This view shows enzymes only for those organisms listed below, in the list of taxa known to possess the pathway. If an enzyme name is shown in bold, there is experimental evidence for this enzymatic activity.

Synonyms: dihydroxy-L-phenylalanine degradation

Superclasses: Degradation/Utilization/Assimilation Amino Acids Degradation

Some taxa known to possess this pathway include ? : Homo sapiens , Rattus norvegicus , Sus scrofa

Expected Taxonomic Range: Vertebrata

Summary:
General Background

The major pathway of L-dopa metabolism involves its role as a precursor metabolite in the biosynthesis of the catecholamines dopamine, (R)-noradrenaline and (R)-adrenaline (see pathway catecholamine biosynthesis). The pathway shown here is a relatively minor catabolic pathway for L-dopa that has been demonstrated in rat liver. It involves methylation of L-dopa to 3-O-methyldopa and final conversion to 3-methoxy-4-hydroxyphenyllactate (vanillactate) which is excreted in urine [Maeda76, Maeda78] . Early studies also described 3-O-methyldopa as a quantitatively minor precursor of L-dopa (not shown), although details of this O-demethylation reaction remain to be established and data suggested that it does not occur in liver ([Maeda76] and in [Goodwin78]).

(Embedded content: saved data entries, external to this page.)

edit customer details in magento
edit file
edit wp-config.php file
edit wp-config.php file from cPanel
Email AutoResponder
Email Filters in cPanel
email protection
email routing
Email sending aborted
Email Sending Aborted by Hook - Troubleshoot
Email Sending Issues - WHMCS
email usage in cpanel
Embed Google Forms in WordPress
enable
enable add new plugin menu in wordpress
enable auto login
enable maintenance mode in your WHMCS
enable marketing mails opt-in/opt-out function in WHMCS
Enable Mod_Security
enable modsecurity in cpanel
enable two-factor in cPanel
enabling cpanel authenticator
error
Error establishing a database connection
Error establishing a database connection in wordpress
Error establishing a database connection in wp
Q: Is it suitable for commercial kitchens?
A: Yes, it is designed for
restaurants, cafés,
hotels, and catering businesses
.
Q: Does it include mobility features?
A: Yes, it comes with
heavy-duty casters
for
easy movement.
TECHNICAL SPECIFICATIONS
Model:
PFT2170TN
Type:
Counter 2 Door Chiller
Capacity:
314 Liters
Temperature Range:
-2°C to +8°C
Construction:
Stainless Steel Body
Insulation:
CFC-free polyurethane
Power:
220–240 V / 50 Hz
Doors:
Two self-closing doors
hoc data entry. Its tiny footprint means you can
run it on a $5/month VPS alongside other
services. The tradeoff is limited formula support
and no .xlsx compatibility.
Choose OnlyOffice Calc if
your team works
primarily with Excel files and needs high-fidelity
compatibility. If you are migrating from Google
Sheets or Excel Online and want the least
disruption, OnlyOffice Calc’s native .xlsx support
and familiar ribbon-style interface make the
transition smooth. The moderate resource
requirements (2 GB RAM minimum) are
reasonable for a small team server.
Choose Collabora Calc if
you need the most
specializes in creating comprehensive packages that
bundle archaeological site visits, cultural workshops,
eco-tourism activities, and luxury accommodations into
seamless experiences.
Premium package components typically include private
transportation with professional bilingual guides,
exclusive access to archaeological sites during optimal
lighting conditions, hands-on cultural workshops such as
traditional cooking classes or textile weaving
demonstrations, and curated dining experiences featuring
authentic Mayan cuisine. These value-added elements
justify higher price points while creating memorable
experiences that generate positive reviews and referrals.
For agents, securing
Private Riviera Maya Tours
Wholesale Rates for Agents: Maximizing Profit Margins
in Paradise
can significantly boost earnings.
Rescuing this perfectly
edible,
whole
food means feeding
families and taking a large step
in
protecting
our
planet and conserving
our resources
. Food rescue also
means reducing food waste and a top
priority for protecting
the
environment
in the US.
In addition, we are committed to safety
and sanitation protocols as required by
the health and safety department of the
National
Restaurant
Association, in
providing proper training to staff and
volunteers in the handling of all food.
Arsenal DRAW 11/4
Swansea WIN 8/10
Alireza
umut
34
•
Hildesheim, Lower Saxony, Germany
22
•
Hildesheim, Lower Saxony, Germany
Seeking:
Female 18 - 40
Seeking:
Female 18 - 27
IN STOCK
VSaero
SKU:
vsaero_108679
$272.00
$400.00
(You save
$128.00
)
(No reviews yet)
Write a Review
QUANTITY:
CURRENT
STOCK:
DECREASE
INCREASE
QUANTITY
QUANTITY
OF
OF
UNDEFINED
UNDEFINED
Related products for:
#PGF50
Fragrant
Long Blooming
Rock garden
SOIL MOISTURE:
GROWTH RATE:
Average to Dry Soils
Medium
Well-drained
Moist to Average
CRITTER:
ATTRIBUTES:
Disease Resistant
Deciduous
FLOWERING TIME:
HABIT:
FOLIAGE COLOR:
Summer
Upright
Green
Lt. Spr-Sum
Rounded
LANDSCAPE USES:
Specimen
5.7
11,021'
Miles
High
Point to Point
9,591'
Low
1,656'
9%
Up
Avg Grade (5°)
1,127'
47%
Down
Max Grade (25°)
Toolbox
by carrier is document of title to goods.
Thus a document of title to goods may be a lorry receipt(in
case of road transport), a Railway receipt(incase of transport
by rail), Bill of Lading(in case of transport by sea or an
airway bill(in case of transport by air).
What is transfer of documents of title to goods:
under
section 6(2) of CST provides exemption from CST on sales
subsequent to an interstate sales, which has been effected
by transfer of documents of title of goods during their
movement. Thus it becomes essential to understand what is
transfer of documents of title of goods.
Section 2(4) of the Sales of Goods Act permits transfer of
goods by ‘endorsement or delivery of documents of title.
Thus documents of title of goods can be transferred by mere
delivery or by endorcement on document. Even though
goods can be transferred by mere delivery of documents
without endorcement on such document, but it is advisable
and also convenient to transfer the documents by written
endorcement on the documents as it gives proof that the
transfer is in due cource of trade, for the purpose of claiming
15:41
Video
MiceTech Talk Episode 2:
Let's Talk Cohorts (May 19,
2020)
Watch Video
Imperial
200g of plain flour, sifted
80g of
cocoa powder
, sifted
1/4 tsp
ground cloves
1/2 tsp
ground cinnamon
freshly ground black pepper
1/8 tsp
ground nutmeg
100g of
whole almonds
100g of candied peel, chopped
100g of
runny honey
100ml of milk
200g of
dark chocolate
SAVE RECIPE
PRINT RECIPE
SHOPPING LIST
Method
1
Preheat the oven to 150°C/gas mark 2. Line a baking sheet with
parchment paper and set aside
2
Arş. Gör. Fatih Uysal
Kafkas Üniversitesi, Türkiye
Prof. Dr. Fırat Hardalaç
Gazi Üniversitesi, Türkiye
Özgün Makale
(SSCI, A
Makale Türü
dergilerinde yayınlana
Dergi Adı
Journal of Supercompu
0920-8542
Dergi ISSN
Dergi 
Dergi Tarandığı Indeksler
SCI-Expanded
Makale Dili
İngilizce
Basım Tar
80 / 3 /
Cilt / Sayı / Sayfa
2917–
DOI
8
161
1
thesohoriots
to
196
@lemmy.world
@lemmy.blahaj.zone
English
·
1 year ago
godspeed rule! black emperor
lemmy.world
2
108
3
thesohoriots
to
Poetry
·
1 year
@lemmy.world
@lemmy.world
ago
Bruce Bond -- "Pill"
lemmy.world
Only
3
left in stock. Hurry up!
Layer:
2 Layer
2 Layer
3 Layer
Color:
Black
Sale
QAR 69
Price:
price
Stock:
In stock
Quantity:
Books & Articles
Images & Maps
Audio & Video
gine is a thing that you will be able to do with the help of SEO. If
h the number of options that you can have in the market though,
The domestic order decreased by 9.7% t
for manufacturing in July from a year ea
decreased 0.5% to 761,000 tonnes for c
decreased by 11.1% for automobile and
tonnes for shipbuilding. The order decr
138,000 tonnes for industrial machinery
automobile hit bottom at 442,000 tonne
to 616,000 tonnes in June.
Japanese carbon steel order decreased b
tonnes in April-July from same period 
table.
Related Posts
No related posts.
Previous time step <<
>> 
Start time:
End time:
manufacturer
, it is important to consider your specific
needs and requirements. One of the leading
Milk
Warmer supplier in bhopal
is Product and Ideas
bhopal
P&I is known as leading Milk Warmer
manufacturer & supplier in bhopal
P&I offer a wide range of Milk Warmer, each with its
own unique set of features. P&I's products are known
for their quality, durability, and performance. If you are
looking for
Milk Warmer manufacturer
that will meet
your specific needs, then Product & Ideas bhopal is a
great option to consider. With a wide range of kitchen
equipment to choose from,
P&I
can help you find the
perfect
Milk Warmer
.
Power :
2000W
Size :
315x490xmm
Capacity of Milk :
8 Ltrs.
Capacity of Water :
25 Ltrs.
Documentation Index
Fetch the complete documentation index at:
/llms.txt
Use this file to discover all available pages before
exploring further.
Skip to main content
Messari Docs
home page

L-dopa is used as a pro-drug for dopamine in the therapy of central nervous system disorders such as Parkinson's disease because dopamine cannot cross the blood-brain barrier. Because L-dopa is decarboxylated to dopamine in peripheral tissues by aromatic L-amino acid decarboxylase (dopa decarboxylase) and can also be methylated to 3-O-methyldopa by catechol-O-methyltransferase, combination therapies with L-dopa and inhibitors of these enzymes are used (reviewed in [Hauser09, Bonifacio07, Allen09]).

About This Pathway

The degradation of L-dopa has been studied in rat liver homogenates [Maeda76]] and in a rat liver mitochondrial fraction [Maeda78]. Urinary metabolites have been analyzed after L-dopa administration to rats [Goodwin78]. The catabolism of L-dopa is initiated by catechol O-methyltransferase EC 2.1.1.6 which methylates L-dopa in a S-adenosyl-L-methionine-dependent reaction. The 3-O-methyldopa formed is transaminated to 3-methoxy-4-hydroxyphenylpyruvate (vanilpyruvate). The identity of the transaminase was suggested to be tyrosine aminotransferase EC 2.6.1.5 [Maeda76], although this remains to be confirmed. Unlike L-dopa, 3-O-methyldopa is not easily decarboxylated, so the equilibrium is shifted to 3-methoxy-4-hydroxyphenylpyruvate formation [Maeda78]. 3-methoxy-4-hydroxyphenylpyruvate undergoes NADH-dependent reduction to 3-methoxy-4-hydroxyphenyllactate (vanillactate) predominantly by aromatic α-keto acid reductase, and also by lactate dehydrogenase [Maeda78].

It was also suggested that 3-methoxy-4-hydroxyphenylpyruvate may be oxidatively decarboxylated to homovanillate as evidenced by identification of a small amount of this compound by thin layer chromatography [Maeda76]. Analysis of urinary excretion patterns of L-dopa metabolites also suggested this reaction [Goodwin78].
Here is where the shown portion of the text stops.